Tennis Club Park was developed to be a neighborhood ‘in-fill’ park with the objective to provide positive economic impact to the surrounding community and also serve as the City’s premier tennis court facility.
This well used twin court tennis facility, adjacent to several residential homes, did not meet local demand and was in decline. Poor lighting gave way to vandalism and children’s play equipment was dated and worn. Parking was worn and required expansion, the park lacked basic amenities and the Lake bank was overgrown with invasive plant species. Our plan was not only to renovate this park, but research community interests and desires for the facility.
Facilitating community meetings ascertained the needs and wants of area resident’s.
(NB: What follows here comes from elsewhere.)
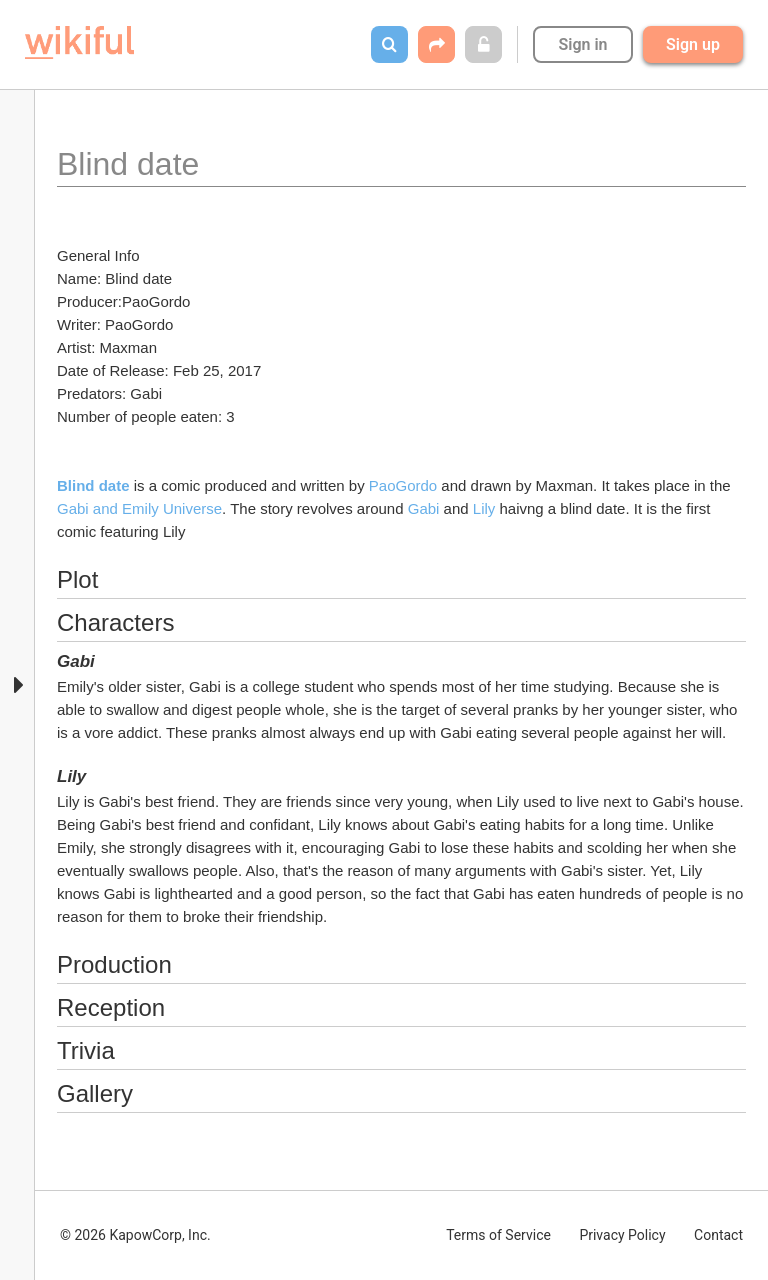  What do you see at coordinates (498, 1235) in the screenshot?
I see `Terms` at bounding box center [498, 1235].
Though several coordinated efforts; common interests and activities were documented, along with available City resources and the facility strengths. Tennis courts and play equipment were among the most requested amenities, particularly by parents who needed to occupy their children while they were engaged on the courts. We also learned of a growing community interest in tournament level horseshoes and although the park appeared congested, it contained ample area; the original design was not utilizing the parks strength or maximizing its functional capacity.
Modifying the court layouts allowed for 2 additional courts and near-by parking. An aeration fountain resolved the algae issues, while creating an attractive water feature.
We integrated vandal proof security lighting for evening activities while reducing glare into the adjacent residential neighborhood. Tournament level tennis and horseshoe courts were designed and approved by their National Associations.
Site features such as restroom facilities, drinking fountains, bike racks, seating and picnic areas were designed to provide convenience, comfort and expand park usage. The multi-use amenities encouraged greater family participation, and comprehensive use of the parks true capacity. We also developed the parks identification signage, which was ultimately adopted by the City, and became the community wide standard for the City of Seminole’s identification, which included ‘Welcome’ signs down to vehicular logos.